- The market value of Reliance Jio is expected to be between $60-65 billion after the restructuring in which parent Reliance Industries Ltd has taken up almost all of its debt.
- Reliance Industries had previously announced that it would sell a 20% stake in its oil-to-chemicals business to Saudi Aramco at $75 billion, making it one of the country’s largest foreign direct investment (FDI) deal.
The market value of Reliance Jio is expected to be between $60-65 billion after the restructuring in which parent Reliance Industries Ltd has taken up almost all of its debt. Analysts said this would help Reliance get into the telecom project as a strategic partner.
“This addresses the issues arising from any potential subsidization of the Oil 2 Chemical (O2C) entity as and when the proposed sale of the Saudi stake takes place,” said JP Morgan’s research report. “In our view, if we see a strategic partner taking a meaningful (over 20 percent) stake in these EV valuations, the key positive would be.”

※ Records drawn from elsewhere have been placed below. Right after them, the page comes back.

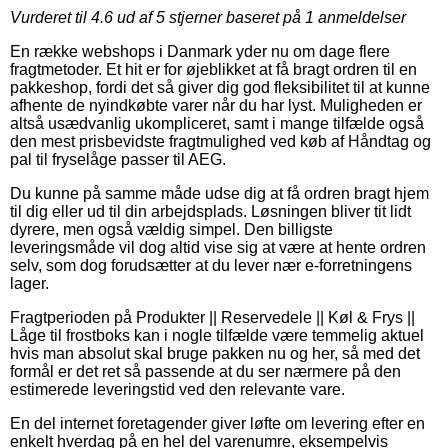
Vurderet til
4.6
ud af 5 stjerner baseret på
1
anmeldelser
En række webshops i Danmark yder nu om dage flere
fragtmetoder. Et hit er for øjeblikket at få bragt ordren til en
pakkeshop, fordi det så giver dig god fleksibilitet til at kunne
afhente de nyindkøbte varer når du har lyst. Muligheden er
altså usædvanlig ukompliceret, samt i mange tilfælde også
den mest prisbevidste fragtmulighed ved køb af Håndtag og
pal til fryselåge passer til AEG.
Du kunne på samme måde udse dig at få ordren bragt hjem
til dig eller ud til din arbejdsplads. Løsningen bliver tit lidt
dyrere, men også vældig simpel. Den billigste
leveringsmåde vil dog altid vise sig at være at hente ordren
selv, som dog forudsætter at du lever nær e-forretningens
lager.
Fragtperioden på Produkter || Reservedele || Køl & Frys ||
Låge til frostboks kan i nogle tilfælde være temmelig aktuel
hvis man absolut skal bruge pakken nu og her, så med det
formål er det ret så passende at du ser nærmere på den
estimerede leveringstid ved den relevante vare.
En del internet foretagender giver løfte om levering efter en
enkelt hverdag på en hel del varenumre, eksempelvis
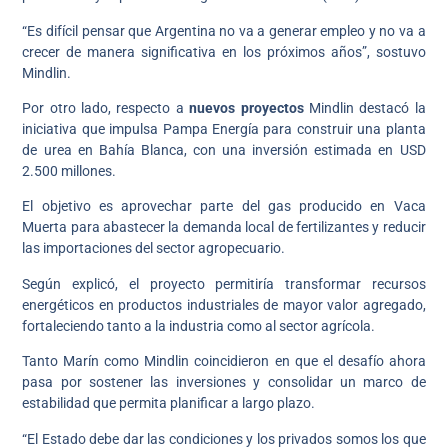
“Es difícil pensar que Argentina no va a generar empleo y no va a
crecer de manera significativa en los próximos años”, sostuvo
Mindlin.
Por otro lado, respecto a
nuevos proyectos
Mindlin destacó la
iniciativa que impulsa Pampa Energía para construir una planta
de urea en Bahía Blanca, con una inversión estimada en USD
2.500 millones.
El objetivo es aprovechar parte del gas producido en Vaca
Muerta para abastecer la demanda local de fertilizantes y reducir
las importaciones del sector agropecuario.
Según explicó, el proyecto permitiría transformar recursos
energéticos en productos industriales de mayor valor agregado,
fortaleciendo tanto a la industria como al sector agrícola.
Tanto Marín como Mindlin coincidieron en que el desafío ahora
pasa por sostener las inversiones y consolidar un marco de
estabilidad que permita planificar a largo plazo.
“El Estado debe dar las condiciones y los privados somos los que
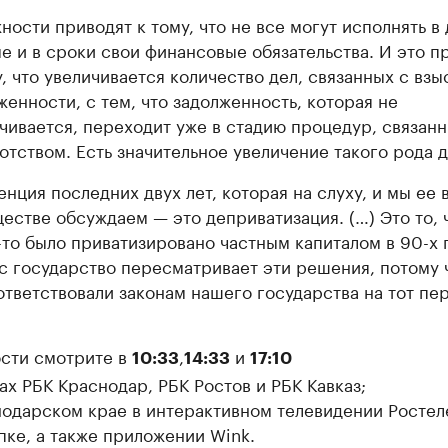
ности приводят к тому, что не все могут исполнять в
е и в сроки свои финансовые обязательства. И это п
у, что увеличивается количество дел, связанных с вз
женности, с тем, что задолженность, которая не
чивается, переходит уже в стадию процедур, связанн
отством. Есть значительное увеличение такого рода д
енция последних двух лет, которая на слуху, и мы ее 
естве обсуждаем — это деприватизация. (…) Это то, 
-то было приватизировано частным капиталом в 90-х 
с государство пересматривает эти решения, потому 
ответствовали законам нашего государства на тот пе
сти смотрите в
,
и
10:33
14:33
17:10
ах РБК Краснодар, РБК Ростов и РБК Кавказ;
нодарском крае в интерактивном телевидении Ростел
пке, а также приложении Wink.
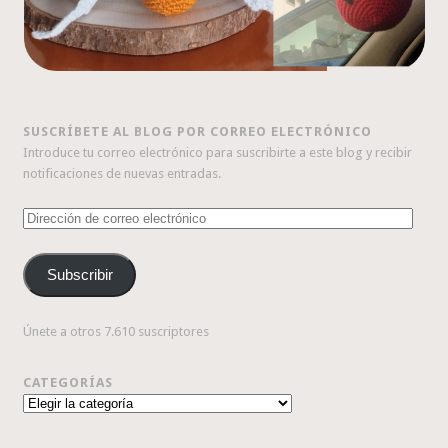
SUSCRÍBETE AL BLOG POR CORREO ELECTRÓNICO
Introduce tu correo electrónico para suscribirte a este blog y recibir
notificaciones de nuevas entradas.
Dirección
de
correo
Subscribir
electrónico
Únete a otros 7.610 suscriptores
CATEGORÍAS
Categorías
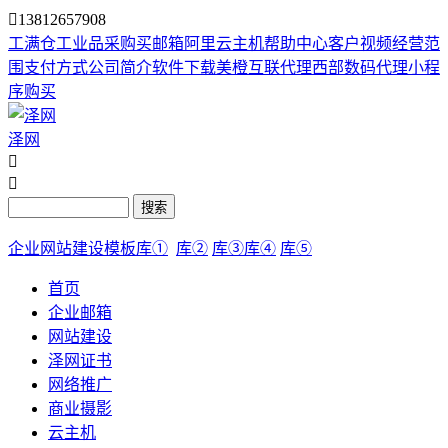

13812657908
工满仓
工业品采购
买邮箱
阿里云主机
帮助中心
客户视频
经营范
围
支付方式
公司简介
软件下载
美橙互联代理
西部数码代理
小程
序购买
泽网


搜索
企业网站建设模板库①
库②
库③
库④
库⑤
首页
企业邮箱
网站建设
泽网证书
网络推广
商业摄影
云主机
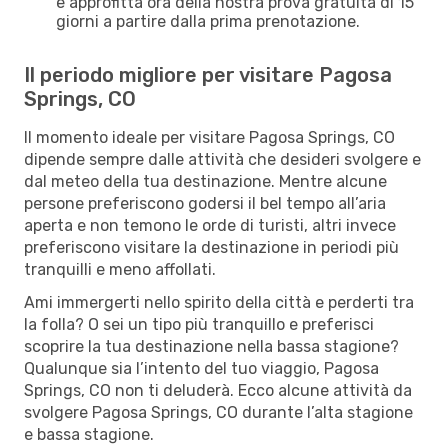
e approfitta ora della nostra prova gratuita di 15
giorni a partire dalla prima prenotazione.
Il periodo migliore per visitare Pagosa
Springs, CO
Il momento ideale per visitare Pagosa Springs, CO
dipende sempre dalle attività che desideri svolgere e
dal meteo della tua destinazione. Mentre alcune
persone preferiscono godersi il bel tempo all’aria
aperta e non temono le orde di turisti, altri invece
preferiscono visitare la destinazione in periodi più
tranquilli e meno affollati.
Ami immergerti nello spirito della città e perderti tra
la folla? O sei un tipo più tranquillo e preferisci
scoprire la tua destinazione nella bassa stagione?
Qualunque sia l’intento del tuo viaggio, Pagosa
Springs, CO non ti deluderà. Ecco alcune attività da
svolgere Pagosa Springs, CO durante l’alta stagione
e bassa stagione.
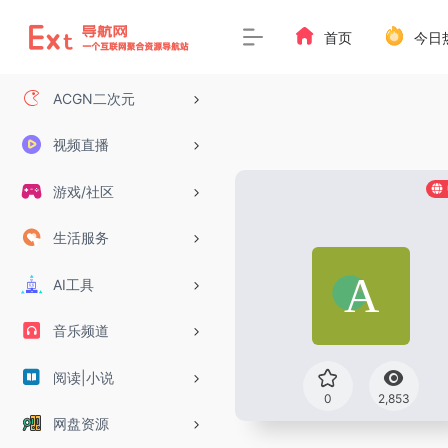
首页
今日
ACGN二次元
视频直播
游戏/社区
生活服务
AI工具
音乐频道
阅读|小说
0
2,853
网盘资源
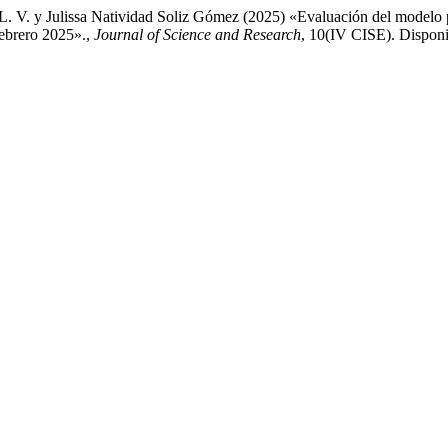
L. V. y Julissa Natividad Soliz Gómez (2025) «Evaluación del modelo p
 febrero 2025».,
Journal of Science and Research
, 10(IV CISE). Disponib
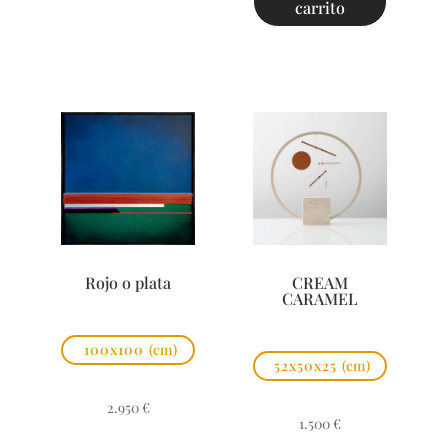
carrito
Rojo o plata
CREAM
CARAMEL
100x100
(cm)
52x50x25
(cm)
2.950
€
1.500
€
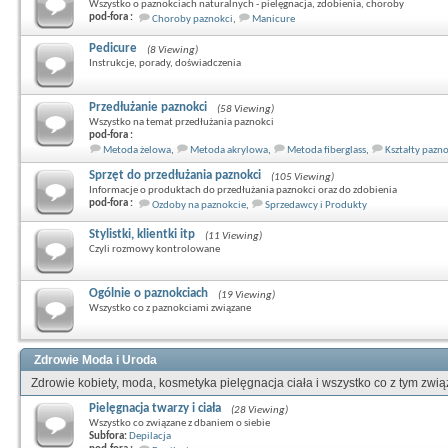
Wszystko o paznokciach naturalnych - pielęgnacja, zdobienia, choroby
pod-fora :
Choroby paznokci
,
Manicure
Pedicure
(8 Viewing)
Instrukcje, porady, doświadczenia
Przedłużanie paznokci
(58 Viewing)
Wszystko na temat przedłużania paznokci
pod-fora :
Metoda żelowa
,
Metoda akrylowa
,
Metoda fiberglass
,
Kształty pazn
Sprzęt do przedłużania paznokci
(105 Viewing)
Informacje o produktach do przedłużania paznokci oraz do zdobienia
pod-fora :
Ozdoby na paznokcie
,
Sprzedawcy i Produkty
Stylistki, klientki itp
(11 Viewing)
Czyli rozmowy kontrolowane
Ogólnie o paznokciach
(19 Viewing)
Wszystko co z paznokciami związane
Zdrowie Moda i Uroda
Zdrowie kobiety, moda, kosmetyka pielęgnacja ciała i wszystko co z tym zwi
Pielęgnacja twarzy i ciała
(28 Viewing)
Wszystko co związane z dbaniem o siebie
Subfora:
Depilacja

Reliance Industries had previously announced that it would sell a 20% stake in its oil-to-chemicals business to Saudi Aramco at $75 billion, making it one of the country’s largest foreign direct investment (FDI) deal.
There were some questions about this contract, however. Analysts said the move to make Jio debt-free would help RIL get a better value for the telecommunications company, which in effect would serve as a buffer if the agreement with Aramco was postponed or renegotiated.
“Some investors have recently expressed concern about a scenario where the RIL-Aramco transaction is not concluded within the timeframe announced.
We believe that such a risk is now well balanced by the prospect of an alternative deal in its digital platform, “analysts at HSBC said.
RIL announced on October 25 that it will create a wholly-owned subsidiary in which it will combine its entire telecom (Jio) and digital enterprises/investments.
RIL has positioned this new structure as India’s largest digital services platform agency, hosting both connectivity (Jio) and other digital infrastructure investments (various apps and software capabilities). RIL claims it can leverage its subscriber base to build one of the world’s most important digital service platforms.
But the reorganization is not changing anything for now for RIL investors. “The reorg has no implications for RIL’s unchanged combined net debt, with Jio’s net debt lower and correspondingly higher standalone net debt. Jio’s net debt is better positioned to meet this debt due to stable cash flows per mgmt. This also has no implications for investors as there is no effective change in RIL’s ownership of its virtual enterprises,” said Citi’s research report.